Senate leaders reached an agreement Monday to delay cuts to physician reimbursement rates under Medicare for one year. The details of the negotiations have yet to be ironed out, but if the deal makes it through Congress, doctors will avert a 23 percent pay cut scheduled for January 1.
Heritage health policy expert Bob Moffit explains in a recent post that the Sustainable Growth Rate (SGR) formula, enacted in 1997, arbitrarily ties Medicare physician reimbursement to the overall performance of the economy, meaning that when payments grow faster than the economy, automatic reductions go into effect.
In theory, that is. Congress has continually delayed the reductions to avoid reducing seniors’ access to health care. (This delay is known as the “doc fix.”) As reimbursement rates drop, more physicians become inclined to limit the number of Medicare patients they see. Some are even forced to stop accepting Medicare altogether. As Congress continues to stop the cuts from going into effect, they accumulate, so failure to act now would serve doctors a crippling 23 percent pay cut in 2011.
A Red Flag
It is good news that there is agreement to delay the physician payment cuts for another year. The bad news is that the Senate leaders say that they will pay for the one-year doc fix now with hopes for savings in the future. Where will the Senators get these savings? From future improper payments of taxpayer subsidies to individuals and families for health insurance under Obamacare—that begin in 2014.

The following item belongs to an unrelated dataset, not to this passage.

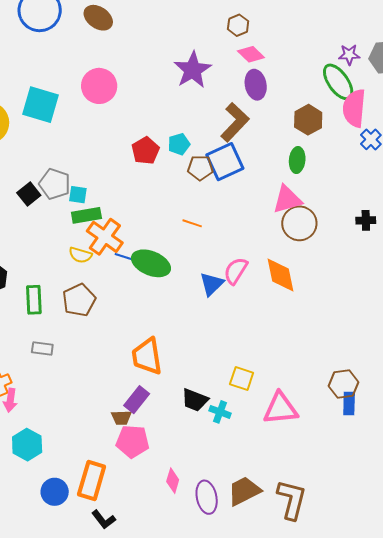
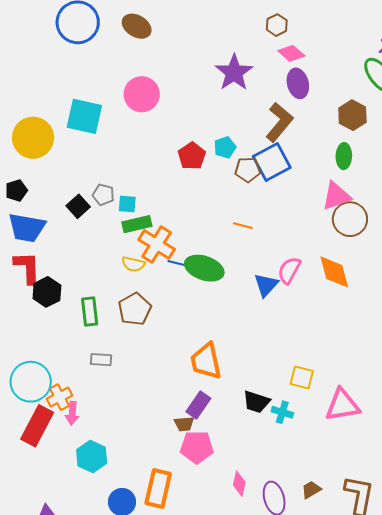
gray pentagon: (55, 184) -> (103, 195), size x0.7
brown trapezoid: (244, 491) -> (311, 490), size x0.6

For fiscal conservatives, this raises a red flag. Obamacare creates a new system of taxpayer subsidies for low- and middle-income Americans to purchase health insurance in state health insurance exchanges beginning in 2014. If some future person, under this future system, gets an improper payment because, for one reason or another, he is no longer eligible for the subsidy, he must return a portion of it. So Senate leaders are betting on enough mistakes—improper payments—to secure the $19 billion. This is a fragile scenario.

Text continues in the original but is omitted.